## [What to work on]
Your response should contain every line from the data below that holds the string "自上次充满电".

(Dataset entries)
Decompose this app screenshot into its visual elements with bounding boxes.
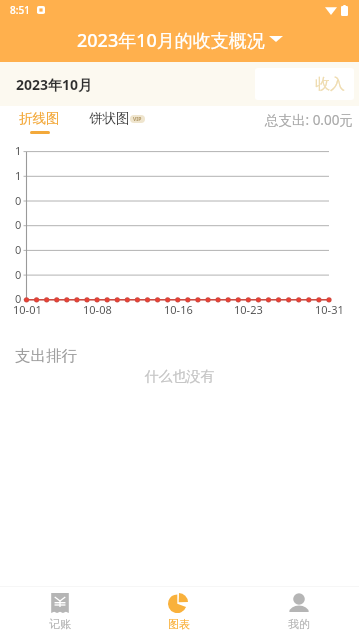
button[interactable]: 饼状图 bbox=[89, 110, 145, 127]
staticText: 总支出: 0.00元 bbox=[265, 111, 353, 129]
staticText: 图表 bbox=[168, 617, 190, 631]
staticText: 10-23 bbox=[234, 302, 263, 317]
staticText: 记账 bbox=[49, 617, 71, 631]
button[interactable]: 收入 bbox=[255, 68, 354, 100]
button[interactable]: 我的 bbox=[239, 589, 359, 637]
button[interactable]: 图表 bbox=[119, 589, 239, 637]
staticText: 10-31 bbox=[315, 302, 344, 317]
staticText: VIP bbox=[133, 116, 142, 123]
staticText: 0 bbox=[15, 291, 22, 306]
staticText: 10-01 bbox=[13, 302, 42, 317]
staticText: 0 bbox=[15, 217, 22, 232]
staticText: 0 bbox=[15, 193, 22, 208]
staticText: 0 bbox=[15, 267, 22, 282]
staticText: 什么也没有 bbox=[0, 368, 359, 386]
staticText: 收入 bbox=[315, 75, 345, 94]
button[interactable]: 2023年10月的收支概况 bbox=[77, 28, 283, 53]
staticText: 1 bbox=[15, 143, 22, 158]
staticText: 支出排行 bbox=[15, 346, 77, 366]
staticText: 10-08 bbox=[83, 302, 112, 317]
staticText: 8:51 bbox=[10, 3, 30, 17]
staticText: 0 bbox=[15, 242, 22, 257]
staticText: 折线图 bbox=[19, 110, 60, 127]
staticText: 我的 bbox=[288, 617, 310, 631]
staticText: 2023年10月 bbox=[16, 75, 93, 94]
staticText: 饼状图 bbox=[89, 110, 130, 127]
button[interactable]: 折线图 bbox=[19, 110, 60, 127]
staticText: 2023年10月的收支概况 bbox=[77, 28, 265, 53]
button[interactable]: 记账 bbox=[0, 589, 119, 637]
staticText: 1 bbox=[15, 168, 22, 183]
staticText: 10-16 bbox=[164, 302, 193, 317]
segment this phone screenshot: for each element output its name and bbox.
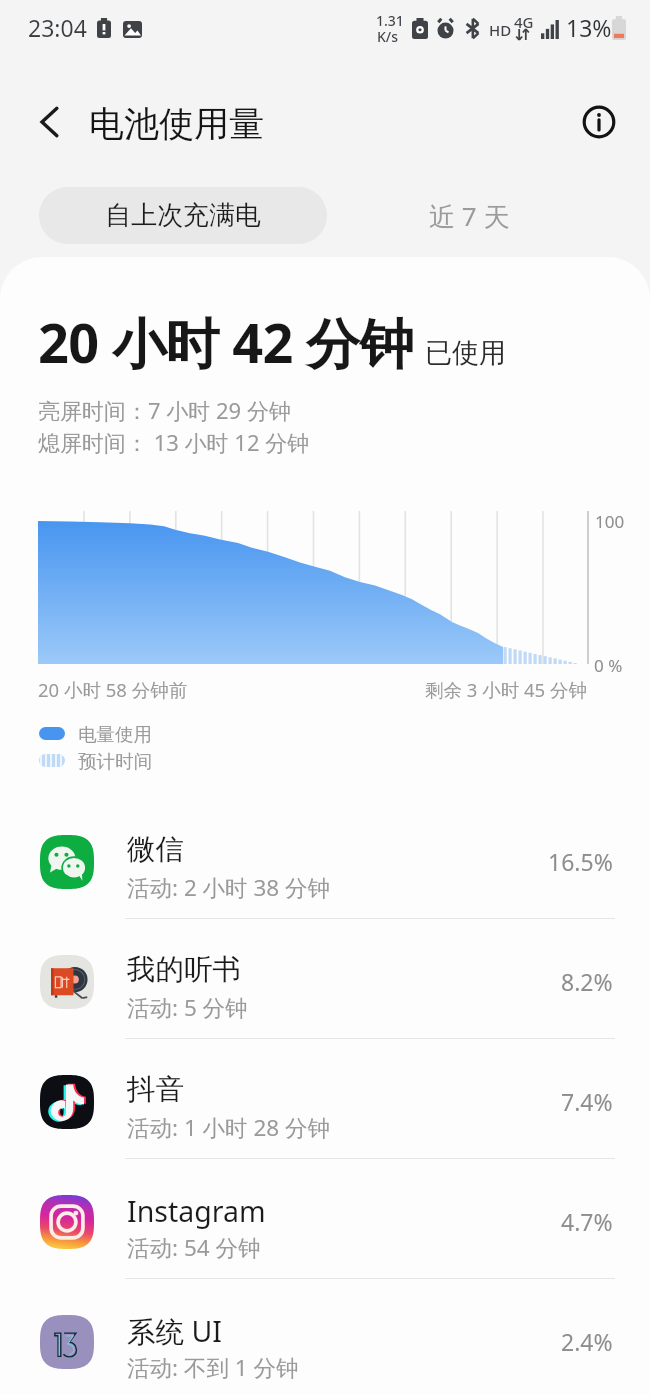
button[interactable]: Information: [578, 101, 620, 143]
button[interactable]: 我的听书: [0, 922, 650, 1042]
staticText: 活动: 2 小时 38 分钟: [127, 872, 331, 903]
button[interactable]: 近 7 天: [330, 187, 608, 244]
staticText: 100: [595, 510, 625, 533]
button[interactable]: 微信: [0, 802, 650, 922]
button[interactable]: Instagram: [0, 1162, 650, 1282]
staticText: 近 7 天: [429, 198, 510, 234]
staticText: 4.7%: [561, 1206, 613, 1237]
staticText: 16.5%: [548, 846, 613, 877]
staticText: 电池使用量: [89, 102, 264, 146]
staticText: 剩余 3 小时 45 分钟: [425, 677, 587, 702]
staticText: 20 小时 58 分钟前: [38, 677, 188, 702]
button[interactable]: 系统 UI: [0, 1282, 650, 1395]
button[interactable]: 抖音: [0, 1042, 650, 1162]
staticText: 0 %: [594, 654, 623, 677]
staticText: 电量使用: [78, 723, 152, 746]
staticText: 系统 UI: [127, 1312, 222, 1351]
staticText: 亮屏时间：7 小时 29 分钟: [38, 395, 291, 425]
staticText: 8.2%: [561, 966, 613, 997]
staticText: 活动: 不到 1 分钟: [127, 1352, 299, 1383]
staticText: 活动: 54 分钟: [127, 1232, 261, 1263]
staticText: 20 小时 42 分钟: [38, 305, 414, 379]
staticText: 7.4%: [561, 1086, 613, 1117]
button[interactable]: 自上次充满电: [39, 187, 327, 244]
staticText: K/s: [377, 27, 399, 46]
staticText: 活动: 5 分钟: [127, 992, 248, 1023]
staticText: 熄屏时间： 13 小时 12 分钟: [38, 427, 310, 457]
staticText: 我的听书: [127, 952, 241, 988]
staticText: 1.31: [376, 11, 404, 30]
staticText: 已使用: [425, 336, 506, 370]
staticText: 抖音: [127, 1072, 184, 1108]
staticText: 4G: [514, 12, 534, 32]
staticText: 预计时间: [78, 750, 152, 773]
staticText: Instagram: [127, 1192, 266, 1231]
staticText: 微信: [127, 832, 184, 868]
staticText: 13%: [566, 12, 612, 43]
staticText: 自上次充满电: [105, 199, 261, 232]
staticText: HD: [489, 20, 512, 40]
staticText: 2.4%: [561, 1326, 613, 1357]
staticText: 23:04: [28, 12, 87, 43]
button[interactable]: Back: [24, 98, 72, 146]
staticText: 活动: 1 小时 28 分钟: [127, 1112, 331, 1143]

## [Solution for this exercise]
button[interactable]: 自上次充满电: [39, 187, 327, 244]
staticText: 自上次充满电: [105, 199, 261, 232]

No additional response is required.